Idiopathic inflammatory myopathies (IIMs) are a heterogeneous group of
myositis, characterised by chronic
muscle weakness, cutaneous features, different extra-muscular manifestations and circulating
autoantibodies. IIMs included classical
polymyositis (PM),
dermatomyositis (DM) and other different types of
myositis with a wide range of muscle involvement. A complete
autoantibody profile and a muscle biopsy are mandatory to correctly diagnose different clinical entities and to define their different prognosis. Bohan and Peter's criteria included five items to diagnose adult onset PM and DM. The sensitivity was 74-100 %, while the specificity is low, due to a poor ability to differentiate PM from
neuromuscular diseases. Other criteria included a more accurate histological definition of PM, DM or amyopathic DM, obtaining a higher specificity.
Autoantibodies' association,
interstitial lung disease and clinical cardiac involvement represent the main items that could define the prognosis of these patients. On the other hand,
inclusion body myositis is a different
myopathy characterised by a peculiar muscle mass involvement,
muscle atrophy and progressive loss of function, due to complete failure to all immunosuppressive drugs used.
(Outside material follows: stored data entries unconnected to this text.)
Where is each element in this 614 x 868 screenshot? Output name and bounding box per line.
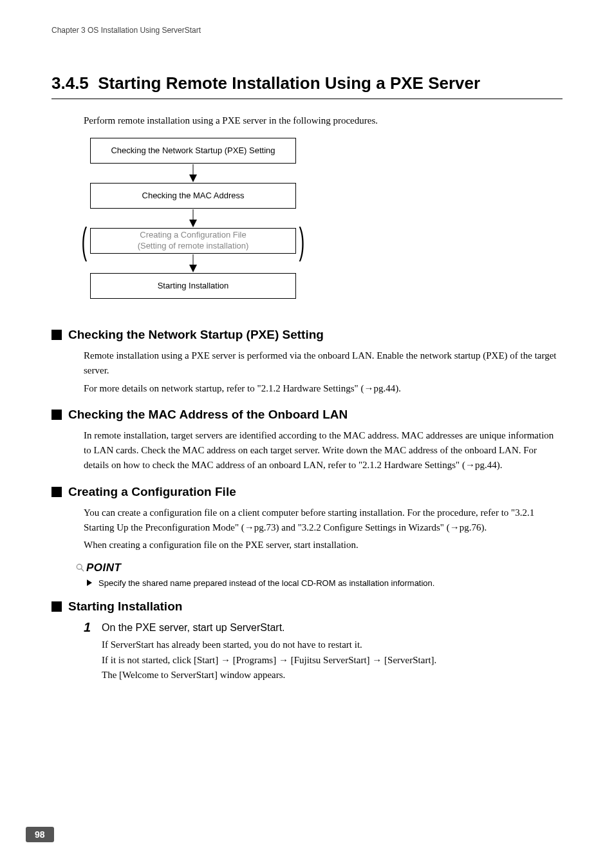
flow-box-starting-install: Starting Installation xyxy=(90,273,296,299)
point-text: POINT xyxy=(86,561,121,574)
left-paren-icon: ( xyxy=(81,226,88,256)
step-number: 1 xyxy=(84,620,102,635)
body-paragraph: Remote installation using a PXE server i… xyxy=(84,348,563,379)
svg-marker-5 xyxy=(189,265,197,272)
body-paragraph: You can create a configuration file on a… xyxy=(84,505,563,536)
triangle-bullet-icon xyxy=(87,580,92,586)
flowchart: Checking the Network Startup (PXE) Setti… xyxy=(90,138,563,299)
point-item-text: Specify the shared name prepared instead… xyxy=(98,578,434,588)
step-body-line: If it is not started, click [Start] → [P… xyxy=(102,653,563,668)
body-paragraph: In remote installation, target servers a… xyxy=(84,428,563,473)
square-bullet-icon xyxy=(51,330,62,340)
square-bullet-icon xyxy=(51,487,62,497)
right-paren-icon: ) xyxy=(299,226,306,256)
flow-box-mac-address: Checking the MAC Address xyxy=(90,183,296,209)
flow-box-pxe-setting: Checking the Network Startup (PXE) Setti… xyxy=(90,138,296,164)
flow-box3-line2: (Setting of remote installation) xyxy=(138,241,249,250)
subsection-title: Checking the Network Startup (PXE) Setti… xyxy=(68,328,324,342)
step-row: 1 On the PXE server, start up ServerStar… xyxy=(84,620,563,635)
flow-box3-line1: Creating a Configuration File xyxy=(140,230,246,240)
intro-paragraph: Perform remote installation using a PXE … xyxy=(84,115,563,126)
arrow-down-icon xyxy=(90,164,296,183)
svg-line-7 xyxy=(81,569,84,572)
point-bullet-item: Specify the shared name prepared instead… xyxy=(87,578,563,588)
body-paragraph: For more details on network startup, ref… xyxy=(84,381,563,396)
flow-box-config-file: Creating a Configuration File (Setting o… xyxy=(90,228,296,254)
step-body-line: If ServerStart has already been started,… xyxy=(102,637,563,652)
page-number-badge: 98 xyxy=(26,827,54,842)
svg-marker-8 xyxy=(87,580,92,586)
section-title-text: Starting Remote Installation Using a PXE… xyxy=(98,73,480,93)
section-title: 3.4.5 Starting Remote Installation Using… xyxy=(51,73,563,99)
subsection-pxe-setting: Checking the Network Startup (PXE) Setti… xyxy=(51,328,563,342)
svg-marker-1 xyxy=(189,175,197,182)
square-bullet-icon xyxy=(51,601,62,612)
body-paragraph: When creating a configuration file on th… xyxy=(84,538,563,552)
section-number: 3.4.5 xyxy=(51,73,89,93)
step-title: On the PXE server, start up ServerStart. xyxy=(102,622,285,634)
arrow-down-icon xyxy=(90,209,296,228)
subsection-config-file: Creating a Configuration File xyxy=(51,485,563,499)
arrow-down-icon xyxy=(90,254,296,273)
svg-point-6 xyxy=(77,565,82,570)
chapter-header: Chapter 3 OS Installation Using ServerSt… xyxy=(51,26,563,35)
step-body-line: The [Welcome to ServerStart] window appe… xyxy=(102,668,563,683)
point-label: POINT xyxy=(76,561,563,574)
subsection-starting-install: Starting Installation xyxy=(51,599,563,614)
svg-marker-3 xyxy=(189,220,197,227)
subsection-title: Starting Installation xyxy=(68,599,182,614)
magnifier-icon xyxy=(76,563,85,572)
subsection-mac-address: Checking the MAC Address of the Onboard … xyxy=(51,408,563,422)
square-bullet-icon xyxy=(51,410,62,420)
subsection-title: Checking the MAC Address of the Onboard … xyxy=(68,408,348,422)
subsection-title: Creating a Configuration File xyxy=(68,485,236,499)
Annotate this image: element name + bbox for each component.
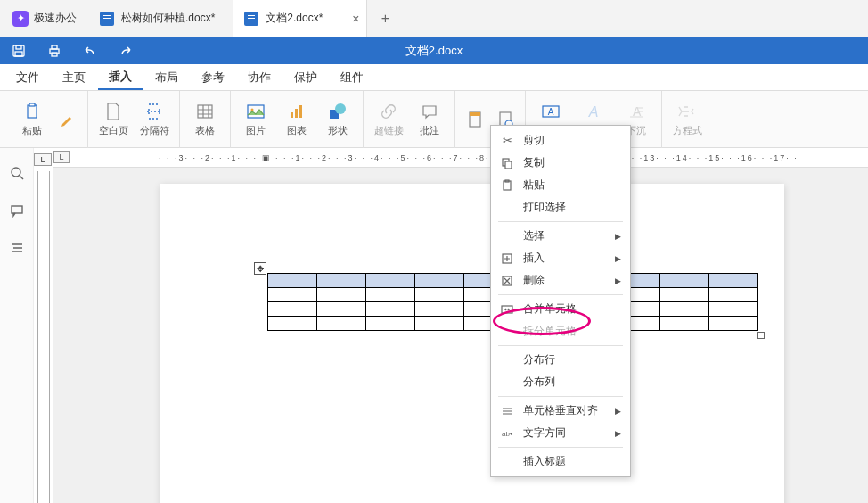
menu-collaboration[interactable]: 协作: [237, 66, 282, 89]
chevron-right-icon: ▶: [615, 407, 621, 416]
svg-rect-17: [470, 112, 480, 116]
equation-button[interactable]: 方程式: [669, 95, 705, 144]
document-icon: [100, 12, 114, 26]
cm-cell-valign[interactable]: 单元格垂直对齐▶: [491, 400, 630, 422]
cm-print-selection[interactable]: 打印选择: [491, 196, 630, 219]
menu-insert[interactable]: 插入: [98, 65, 143, 90]
document-viewport[interactable]: L · · ·3· · ·2· · ·1· · · ▣ · · ·1· · ·2…: [53, 148, 868, 503]
hyperlink-button[interactable]: 超链接: [371, 95, 406, 144]
cm-text-direction[interactable]: ab文字方同▶: [491, 422, 630, 444]
shape-button[interactable]: 形状: [320, 95, 356, 144]
chart-icon: [286, 102, 307, 121]
quick-access-bar: [0, 37, 868, 64]
chevron-right-icon: ▶: [615, 232, 621, 241]
picture-button[interactable]: 图片: [238, 95, 274, 144]
ruler-ticks: · · ·3· · ·2· · ·1· · · ▣ · · ·1· · ·2· …: [159, 153, 798, 162]
svg-rect-12: [295, 109, 298, 118]
blank-page-button[interactable]: 空白页: [95, 95, 131, 144]
svg-rect-5: [52, 53, 57, 56]
cm-insert-caption[interactable]: 插入标题: [491, 450, 630, 473]
svg-rect-8: [198, 105, 212, 118]
document-tab-0[interactable]: 松树如何种植.docx*: [89, 0, 233, 37]
comment-icon: [419, 102, 440, 121]
equation-icon: [676, 102, 698, 121]
cm-merge-cells[interactable]: 合并单元格: [491, 298, 630, 320]
tab-bar: ✦ 极速办公 松树如何种植.docx* 文档2.docx* × +: [0, 0, 868, 37]
menu-file[interactable]: 文件: [5, 66, 50, 89]
merge-cells-icon: [500, 302, 514, 317]
cm-split-cells: 拆分单元格: [491, 320, 630, 342]
menu-references[interactable]: 参考: [191, 66, 235, 89]
left-tool-panel: [0, 148, 34, 503]
text-direction-icon: ab: [500, 426, 514, 441]
menu-home[interactable]: 主页: [52, 66, 96, 89]
page-icon: [102, 102, 124, 121]
table-move-handle[interactable]: ✥: [254, 262, 266, 275]
chart-button[interactable]: 图表: [279, 95, 315, 144]
cm-cut[interactable]: ✂剪切: [491, 129, 630, 152]
svg-rect-4: [52, 45, 57, 49]
table-button[interactable]: 表格: [187, 95, 223, 144]
chevron-right-icon: ▶: [615, 254, 621, 263]
separator: [498, 221, 623, 222]
menu-protect[interactable]: 保护: [283, 66, 328, 89]
horizontal-ruler[interactable]: L · · ·3· · ·2· · ·1· · · ▣ · · ·1· · ·2…: [53, 148, 868, 168]
chevron-right-icon: ▶: [615, 429, 621, 438]
find-icon[interactable]: [10, 166, 24, 180]
save-icon[interactable]: [11, 43, 27, 59]
tab-label: 松树如何种植.docx*: [121, 11, 215, 26]
paste-button[interactable]: 粘贴: [14, 95, 50, 144]
table-resize-handle[interactable]: [757, 332, 765, 339]
document-tab-1[interactable]: 文档2.docx* ×: [233, 0, 367, 37]
svg-rect-2: [15, 52, 22, 56]
page-break-button[interactable]: 分隔符: [136, 95, 172, 144]
textbox-icon: A: [540, 102, 561, 121]
cm-paste[interactable]: 粘贴: [491, 174, 630, 196]
comment-button[interactable]: 批注: [412, 95, 447, 144]
context-menu: ✂剪切 复制 粘贴 打印选择 选择▶ 插入▶ 删除▶ 合并单元格 拆分单元格 分…: [490, 125, 631, 477]
svg-rect-6: [28, 105, 37, 118]
svg-point-10: [251, 108, 254, 111]
cm-select[interactable]: 选择▶: [491, 225, 630, 247]
page-break-icon: [143, 102, 165, 121]
cm-distribute-rows[interactable]: 分布行: [491, 349, 630, 371]
document-page[interactable]: [160, 184, 784, 503]
table-icon: [194, 102, 216, 121]
redo-icon[interactable]: [118, 43, 134, 59]
copy-icon: [500, 156, 514, 170]
separator: [498, 447, 623, 448]
comments-panel-icon[interactable]: [10, 203, 24, 218]
wordart-icon: A: [583, 102, 604, 121]
editor-area: L L · · ·3· · ·2· · ·1· · · ▣ · · ·1· · …: [0, 148, 868, 503]
separator: [498, 345, 623, 346]
chevron-right-icon: ▶: [615, 276, 621, 285]
header-button[interactable]: [463, 95, 487, 144]
dropcap-icon: A: [626, 102, 647, 121]
svg-point-24: [12, 168, 20, 177]
clipboard-icon: [21, 102, 43, 121]
close-icon[interactable]: ×: [352, 12, 359, 26]
cm-copy[interactable]: 复制: [491, 152, 630, 174]
svg-text:A: A: [548, 107, 554, 117]
valign-icon: [500, 404, 514, 418]
vertical-ruler[interactable]: L: [34, 148, 53, 503]
cm-distribute-cols[interactable]: 分布列: [491, 371, 630, 393]
print-icon[interactable]: [46, 43, 62, 59]
headings-panel-icon[interactable]: [10, 241, 24, 255]
app-logo-icon: ✦: [12, 11, 29, 27]
app-tab[interactable]: ✦ 极速办公: [0, 0, 89, 37]
svg-rect-32: [502, 306, 512, 313]
document-icon: [244, 12, 258, 26]
menu-layout[interactable]: 布局: [144, 66, 189, 89]
svg-rect-7: [29, 103, 35, 106]
add-tab-button[interactable]: +: [367, 11, 403, 27]
tab-label: 文档2.docx*: [266, 11, 323, 26]
menu-plugins[interactable]: 组件: [330, 66, 374, 89]
cm-insert[interactable]: 插入▶: [491, 247, 630, 269]
ribbon: 粘贴 空白页 分隔符 表格 图片 图表 形状: [0, 91, 868, 148]
cm-delete[interactable]: 删除▶: [491, 269, 630, 292]
svg-text:A: A: [588, 104, 599, 120]
undo-icon[interactable]: [82, 43, 98, 59]
format-painter-button[interactable]: [55, 95, 80, 144]
header-icon: [464, 110, 486, 129]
Treatment of IIMs is based on
corticosteroids (CS), which show rapid clinical response and functional improvement. Different
immunosuppressant drugs are given to obtain a better control of the disease during CS
tapering dose. No controlled double blind trials demonstrated the superiority of one immunesuppressant on another. The occurrence of interstitial lung involvement requires the immediate introduction of
immunosuppressants in addiction to CS. Severe
dysphagia seems to improve with
intravenous immunoglobulins (Ig).
Physical therapy could be started after the acute phase of diseases and seems to have a beneficial role in muscle strength recovery.